**ACTION ITEM:** Whenever the string "vara" turns up in a line below, that line should be copied.

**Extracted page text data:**
================================

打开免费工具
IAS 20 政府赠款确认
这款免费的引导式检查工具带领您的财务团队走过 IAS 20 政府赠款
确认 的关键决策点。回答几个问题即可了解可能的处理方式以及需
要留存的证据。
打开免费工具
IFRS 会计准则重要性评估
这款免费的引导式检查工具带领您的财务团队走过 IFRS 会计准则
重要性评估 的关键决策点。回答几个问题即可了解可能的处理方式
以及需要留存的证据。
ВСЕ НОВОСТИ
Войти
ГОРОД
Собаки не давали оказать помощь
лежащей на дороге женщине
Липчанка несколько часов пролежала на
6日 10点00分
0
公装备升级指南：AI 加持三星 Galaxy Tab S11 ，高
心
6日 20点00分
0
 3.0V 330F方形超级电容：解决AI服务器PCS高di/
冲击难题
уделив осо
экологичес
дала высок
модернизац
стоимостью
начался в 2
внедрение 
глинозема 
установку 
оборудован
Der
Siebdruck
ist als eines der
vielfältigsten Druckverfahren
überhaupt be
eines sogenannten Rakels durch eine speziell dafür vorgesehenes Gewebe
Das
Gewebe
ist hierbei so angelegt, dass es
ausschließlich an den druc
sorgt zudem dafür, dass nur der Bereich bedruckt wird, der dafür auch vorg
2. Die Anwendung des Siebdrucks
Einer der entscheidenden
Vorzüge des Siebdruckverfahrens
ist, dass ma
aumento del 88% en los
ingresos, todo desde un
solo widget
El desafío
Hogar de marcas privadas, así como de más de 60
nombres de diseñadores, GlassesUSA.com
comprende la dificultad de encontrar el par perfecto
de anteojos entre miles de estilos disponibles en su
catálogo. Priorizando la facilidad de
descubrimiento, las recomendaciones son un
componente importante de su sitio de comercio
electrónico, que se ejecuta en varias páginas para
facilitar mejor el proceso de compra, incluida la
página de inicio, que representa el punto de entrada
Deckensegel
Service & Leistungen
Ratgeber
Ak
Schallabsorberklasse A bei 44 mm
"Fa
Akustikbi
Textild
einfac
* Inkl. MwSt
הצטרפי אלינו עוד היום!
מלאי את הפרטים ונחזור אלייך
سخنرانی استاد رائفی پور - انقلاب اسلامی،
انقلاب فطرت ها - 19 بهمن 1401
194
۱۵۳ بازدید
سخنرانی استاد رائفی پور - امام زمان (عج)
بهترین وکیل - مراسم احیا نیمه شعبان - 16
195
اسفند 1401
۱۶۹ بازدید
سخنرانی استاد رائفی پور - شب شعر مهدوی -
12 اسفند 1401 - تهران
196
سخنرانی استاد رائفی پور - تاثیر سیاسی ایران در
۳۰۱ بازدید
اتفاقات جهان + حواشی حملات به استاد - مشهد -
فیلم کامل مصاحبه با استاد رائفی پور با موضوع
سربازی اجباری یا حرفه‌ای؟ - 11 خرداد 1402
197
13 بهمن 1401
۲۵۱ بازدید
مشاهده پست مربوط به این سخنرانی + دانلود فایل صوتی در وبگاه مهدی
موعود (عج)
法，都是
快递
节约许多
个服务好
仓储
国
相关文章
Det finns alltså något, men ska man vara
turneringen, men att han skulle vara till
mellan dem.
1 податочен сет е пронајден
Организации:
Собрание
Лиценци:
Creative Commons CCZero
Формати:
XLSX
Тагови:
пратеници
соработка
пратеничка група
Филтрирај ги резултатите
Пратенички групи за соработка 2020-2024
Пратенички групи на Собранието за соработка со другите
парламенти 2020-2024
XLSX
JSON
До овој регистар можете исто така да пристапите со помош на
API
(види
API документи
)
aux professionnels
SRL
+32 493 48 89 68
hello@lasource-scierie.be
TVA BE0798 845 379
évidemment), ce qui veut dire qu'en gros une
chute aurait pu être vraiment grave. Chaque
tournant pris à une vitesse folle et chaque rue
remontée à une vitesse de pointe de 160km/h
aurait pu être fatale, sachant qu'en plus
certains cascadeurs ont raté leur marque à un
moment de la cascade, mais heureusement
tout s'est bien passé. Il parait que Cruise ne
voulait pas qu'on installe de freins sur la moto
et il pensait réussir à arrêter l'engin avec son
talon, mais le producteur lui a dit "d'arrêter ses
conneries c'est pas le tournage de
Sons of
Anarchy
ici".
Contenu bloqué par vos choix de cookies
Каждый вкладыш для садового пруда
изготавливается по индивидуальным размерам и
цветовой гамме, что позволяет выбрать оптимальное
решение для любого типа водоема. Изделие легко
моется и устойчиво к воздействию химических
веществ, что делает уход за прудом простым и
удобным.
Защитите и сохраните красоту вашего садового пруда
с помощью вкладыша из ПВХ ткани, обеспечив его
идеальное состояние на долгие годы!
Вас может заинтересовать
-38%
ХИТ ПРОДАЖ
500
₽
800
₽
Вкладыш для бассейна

================================

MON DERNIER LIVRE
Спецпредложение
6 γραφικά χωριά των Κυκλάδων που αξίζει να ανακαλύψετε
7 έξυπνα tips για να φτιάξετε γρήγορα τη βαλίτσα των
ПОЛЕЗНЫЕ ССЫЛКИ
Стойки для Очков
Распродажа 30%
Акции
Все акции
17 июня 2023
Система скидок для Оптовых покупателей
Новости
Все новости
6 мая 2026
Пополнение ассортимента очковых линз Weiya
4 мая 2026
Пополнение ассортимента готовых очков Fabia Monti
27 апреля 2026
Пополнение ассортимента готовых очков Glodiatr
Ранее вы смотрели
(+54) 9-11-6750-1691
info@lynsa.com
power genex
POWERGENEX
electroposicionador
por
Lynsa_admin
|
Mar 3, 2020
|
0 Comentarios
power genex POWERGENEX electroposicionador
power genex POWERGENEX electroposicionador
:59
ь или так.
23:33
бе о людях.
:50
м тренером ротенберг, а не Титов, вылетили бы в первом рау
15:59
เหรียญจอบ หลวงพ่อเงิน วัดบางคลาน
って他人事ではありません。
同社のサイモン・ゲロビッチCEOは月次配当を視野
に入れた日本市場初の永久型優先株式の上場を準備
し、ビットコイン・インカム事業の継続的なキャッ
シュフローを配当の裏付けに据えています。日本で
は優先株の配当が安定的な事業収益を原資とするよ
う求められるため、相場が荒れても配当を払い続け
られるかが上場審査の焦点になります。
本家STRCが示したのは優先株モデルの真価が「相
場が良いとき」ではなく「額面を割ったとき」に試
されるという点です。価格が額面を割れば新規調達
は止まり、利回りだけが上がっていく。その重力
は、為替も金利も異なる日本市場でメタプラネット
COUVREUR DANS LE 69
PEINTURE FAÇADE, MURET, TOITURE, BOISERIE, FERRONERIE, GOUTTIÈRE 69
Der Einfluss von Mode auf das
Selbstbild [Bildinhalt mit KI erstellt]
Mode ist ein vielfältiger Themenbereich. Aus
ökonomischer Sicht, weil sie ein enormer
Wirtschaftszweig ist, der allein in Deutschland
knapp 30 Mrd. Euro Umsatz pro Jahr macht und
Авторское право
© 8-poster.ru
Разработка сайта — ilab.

================================

**SOLUTION TO THIS EXERCISE:**
Det finns alltså något, men ska man vara
turneringen, men att han skulle vara till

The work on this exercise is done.